A pinch of Bash magic
To replace Okmeter health checks and alerts with our temporary solutions, we had to devise a mechanism for deploying up-to-date monitoring scripts to all servers (and, therefore, keeping them up-to-date). We used Ansible playbooks to deploy all the necessary scripts, including the one for auto-updates. The latter pulled new versions of all the required scripts every 10 minutes. Most scripts were written in Bash due to time constraints.
Here is the general approach we used:
- We wrote shell scripts to execute on virtual machines and bare-metal servers. These scripts not only made actual monitoring checks but also delivered alerts to the monitoring system. These alerts had the same labels and other properties (the trigger name, severity, auxiliary labels) as the Okmeter alerts. This allowed us to keep the monitoring logic we used before the incident. All these actions made it possible to leave the operations of engineers on duty as-is and keep the existing incident management rules. Fortunately, we already had tools for working with the monitoring API at our disposal (e.g., our in-house tool called flint), so this stage was implemented quickly.
- We deployed new monitoring scripts to each target application/server using Ansible playbooks. We had to write Ansible playbooks from scratch. However, thanks to our internal system that stores a list of all maintained hosts, the deployment process went smoothly.
- For some time, we performed independent checks to make sure the alerts were accurate, and the scripts ran correctly.
Summing it all up
It took us one working day to fully implement the temporary solution for S1-S2 alerts and one more day for S3 alerts. The teams added handlers for other incidents (with a lower priority) individually whenever required.
In total, new scripts were deployed to approximately 3000 hosts.

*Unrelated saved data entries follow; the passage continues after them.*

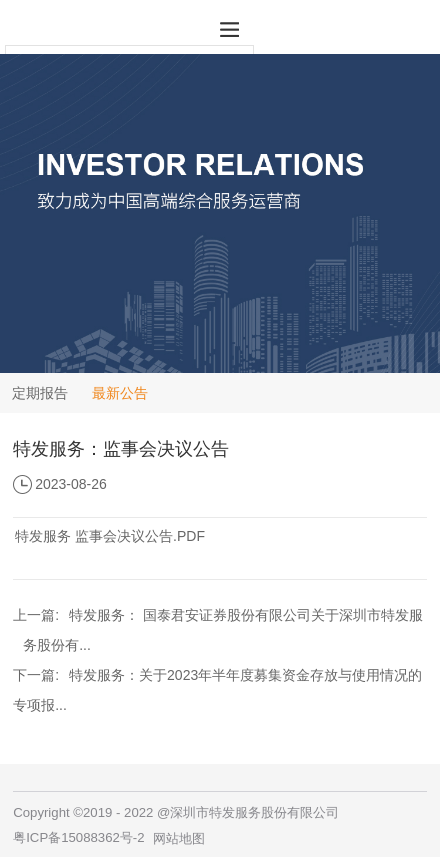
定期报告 (40, 393)
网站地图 (179, 838)
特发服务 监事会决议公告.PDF (110, 536)
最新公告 (120, 393)
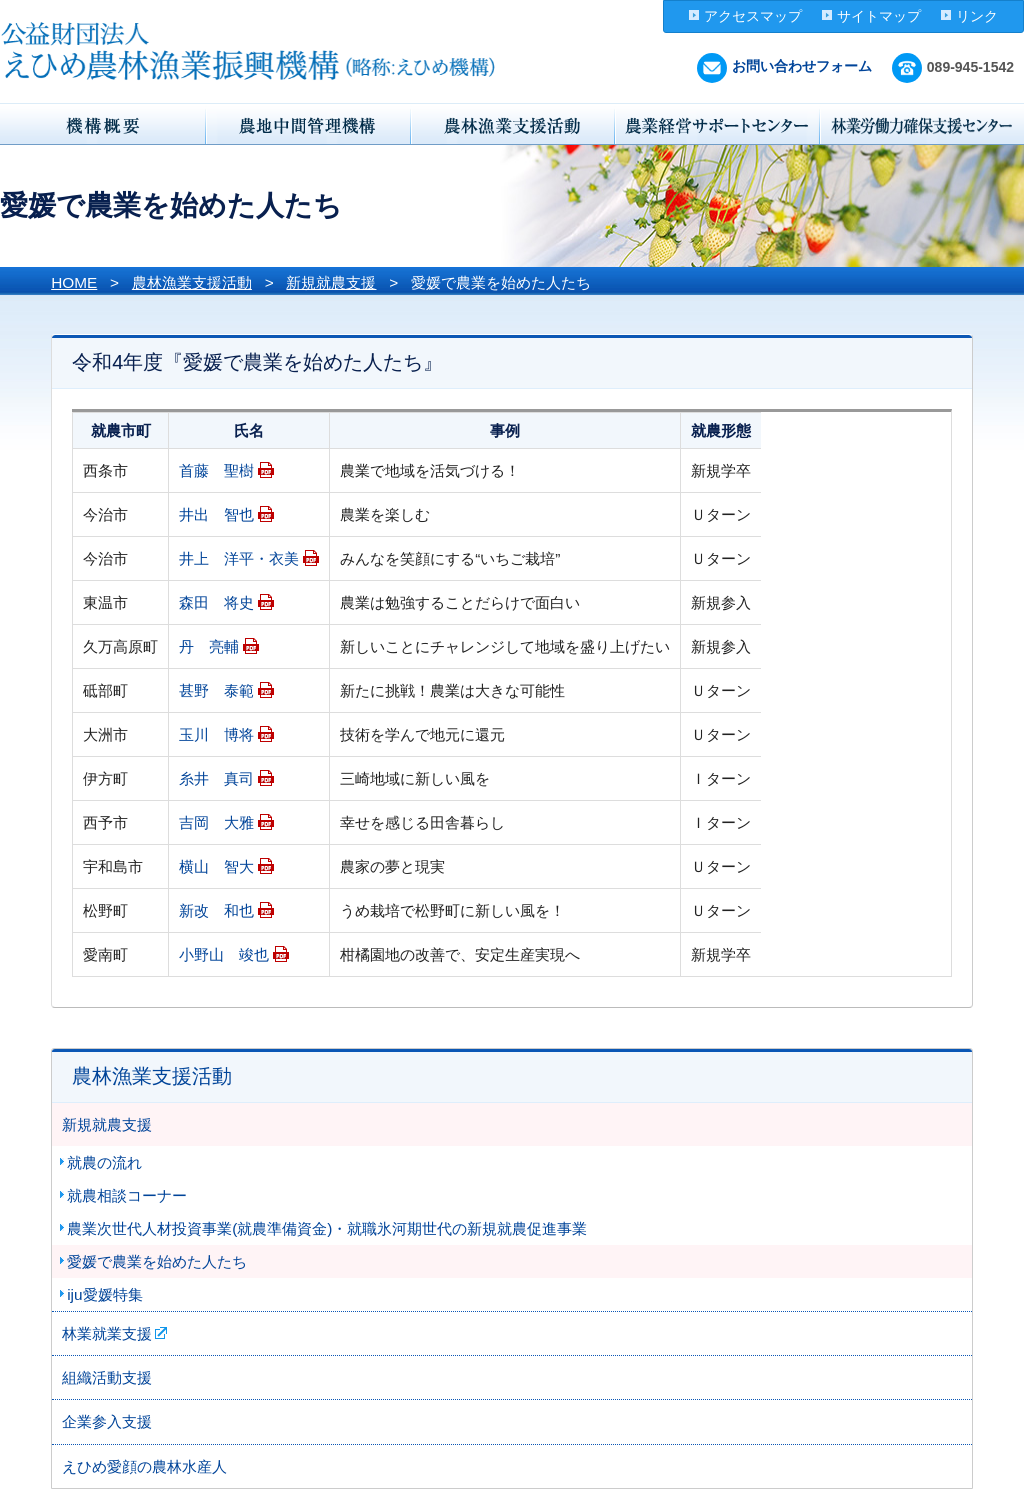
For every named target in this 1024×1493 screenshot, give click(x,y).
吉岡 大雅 (216, 822)
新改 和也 (216, 910)
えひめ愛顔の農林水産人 (144, 1466)
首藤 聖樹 (216, 470)
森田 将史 (216, 602)
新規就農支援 (331, 282)
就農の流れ (104, 1162)
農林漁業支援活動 (192, 282)
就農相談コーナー (127, 1195)
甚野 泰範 (216, 690)
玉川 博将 (216, 734)
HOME (74, 282)
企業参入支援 (107, 1421)
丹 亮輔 (209, 646)
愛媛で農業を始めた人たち (157, 1261)
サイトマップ (879, 16)
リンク (977, 16)
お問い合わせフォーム (784, 66)
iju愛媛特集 (104, 1294)
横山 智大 (216, 866)
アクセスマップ (753, 16)
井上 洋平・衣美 (239, 558)
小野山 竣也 (224, 954)
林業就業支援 (107, 1333)
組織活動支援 (107, 1377)
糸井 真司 (216, 778)
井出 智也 (216, 514)
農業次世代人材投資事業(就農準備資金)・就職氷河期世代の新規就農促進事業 (327, 1228)
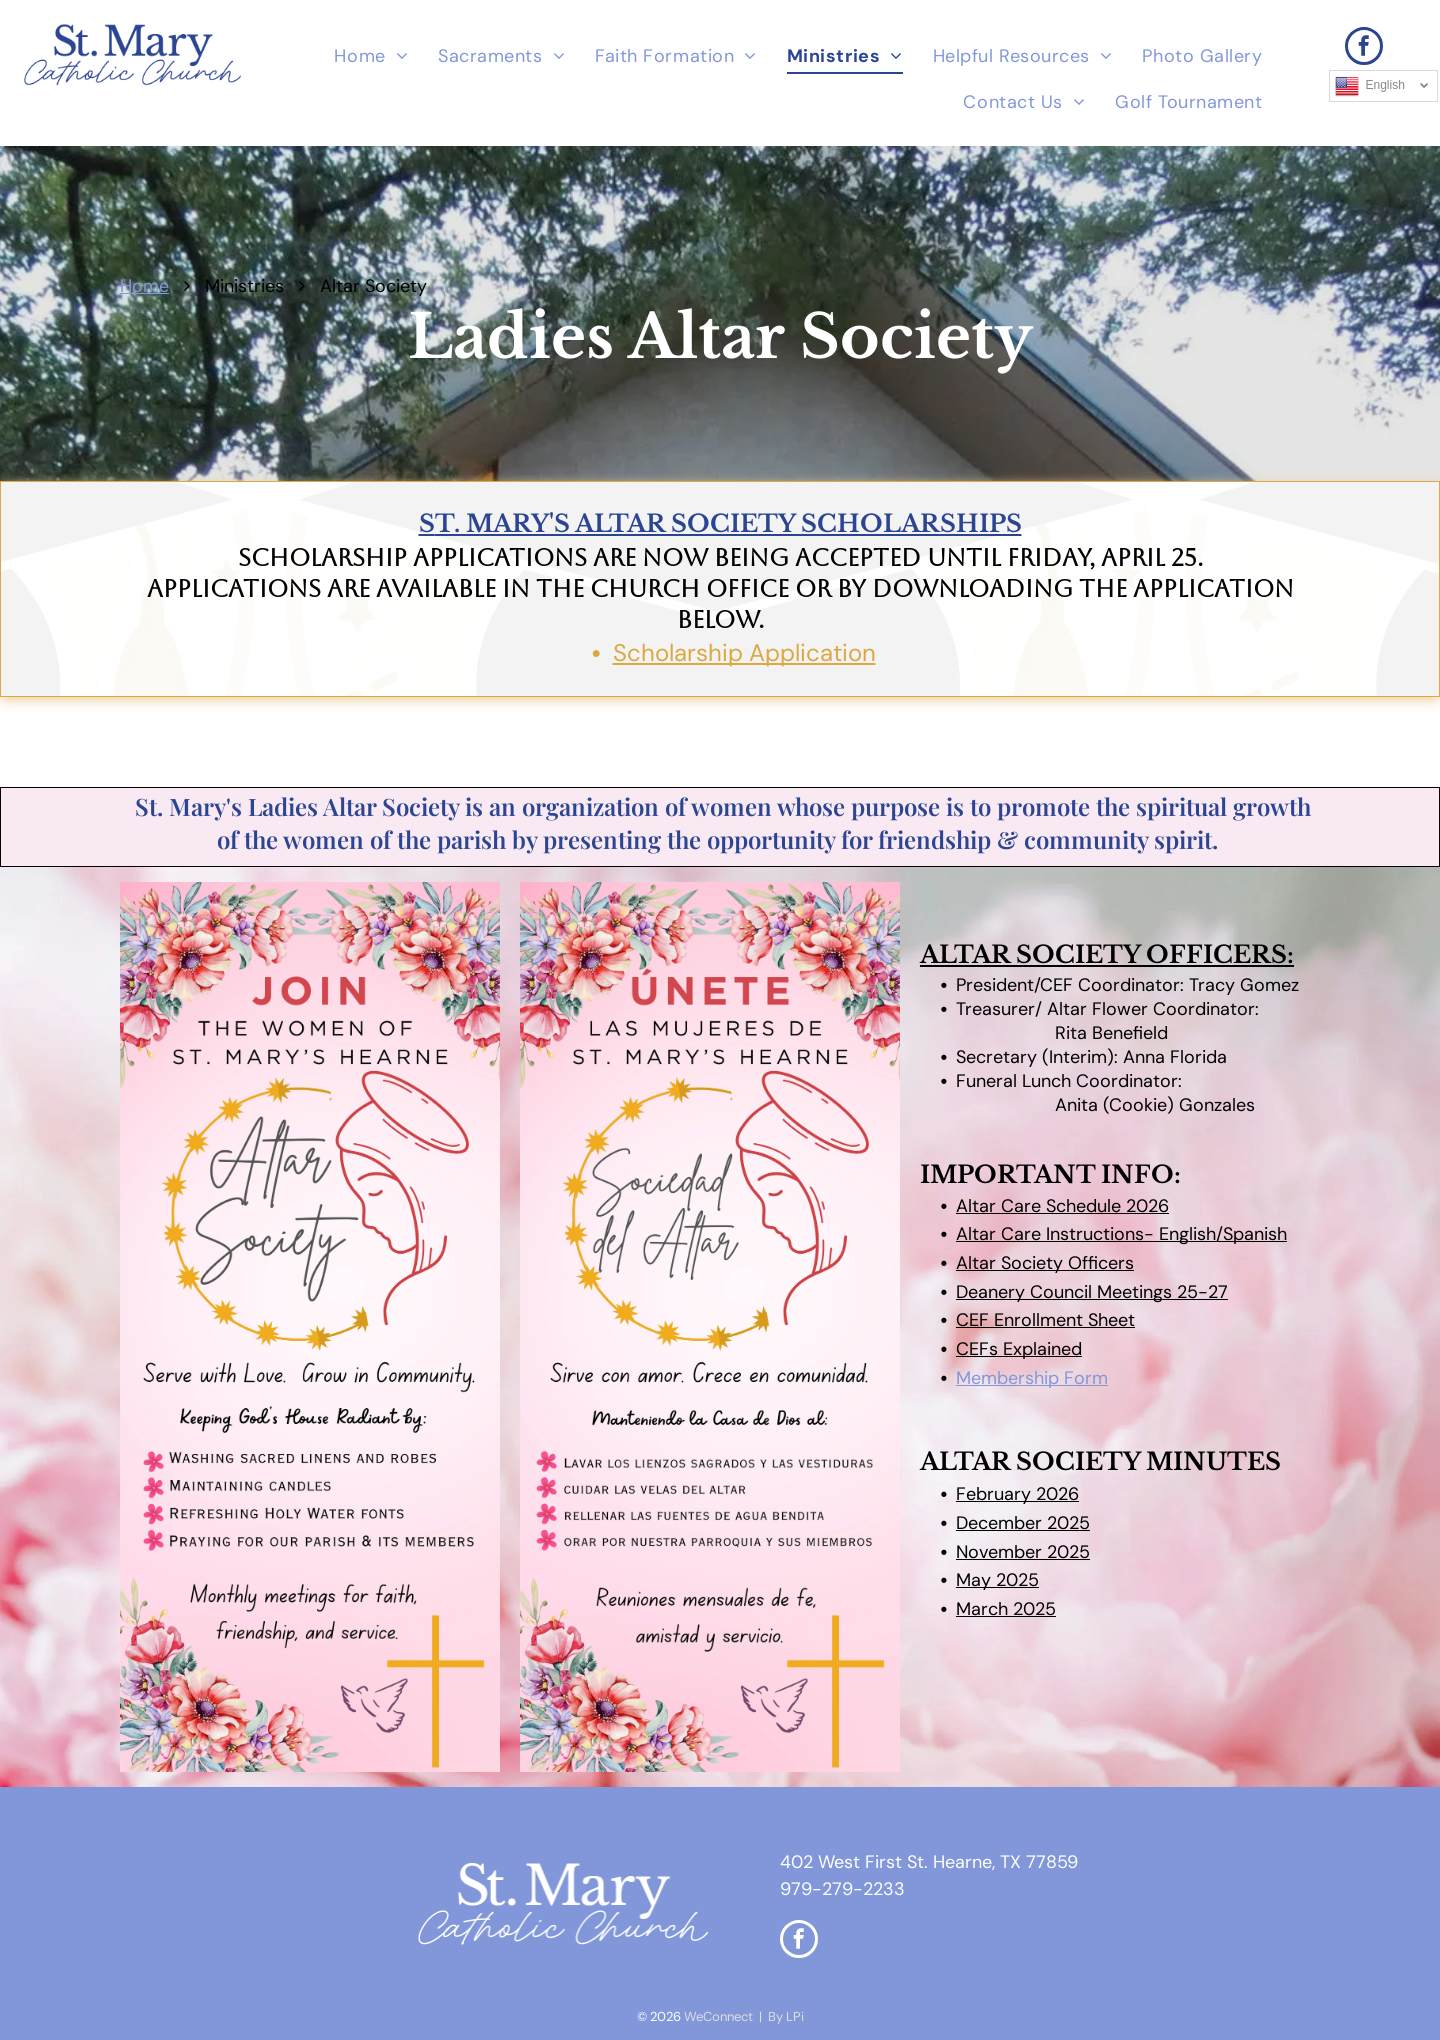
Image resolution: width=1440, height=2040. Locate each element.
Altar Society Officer (1040, 1263)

We provided detailed reports about the recovery progress to our customers at each stage:
Later, we started posting the current status and the recovery progress both in text form and at regular weekly meetings. Our customers were very supportive and responded positively to our efforts.
We disabled our “custom” monitoring solution after Okmeter fully restored its functionality. Then we deleted all its traces on the servers.
For us, the OVH incident has become a revealing case. It allowed us to test the fundamental decision-making and response competencies we nurture in our company. This incident affected all our teams and almost every engineer and employee. The main takeaway here is that well-coordinated teamwork and a concise, structured action plan (disaster recovery plan, DRP) allows you to solve complex problems quickly. And it is especially valuable in those rare moments when your entire infrastructure seems to fail all at once, and you are not ready for events of such a scale.
Let me provide a few practical conclusions as well:
- You must distribute your infrastructure geographically (in addition to spreading it across several data centers) to increase its fault tolerance. The OVH incident clearly shows that formally independent data centers can be in the same place in real life. As a result, they both caught fire.
- During such incidents, there can be miscommunication between companies as well as between engineers within the single company: lack of information about the scale of the incident, slow response time, etc. This time we were lucky to avoid these problems. Nevertheless, we have revised our escalation rules and made them a bit stricter to eliminate the possibility of such problems in the future.
- Note that it is essential to keep your customers informed even if you are deeply immersed in saving your infrastructure and troubleshooting the tech problems. That is why we were constantly updating the status of the incident and informing our customers and partners about the recovery progress. Yes, it takes extra resources and time, but the results are well worth it.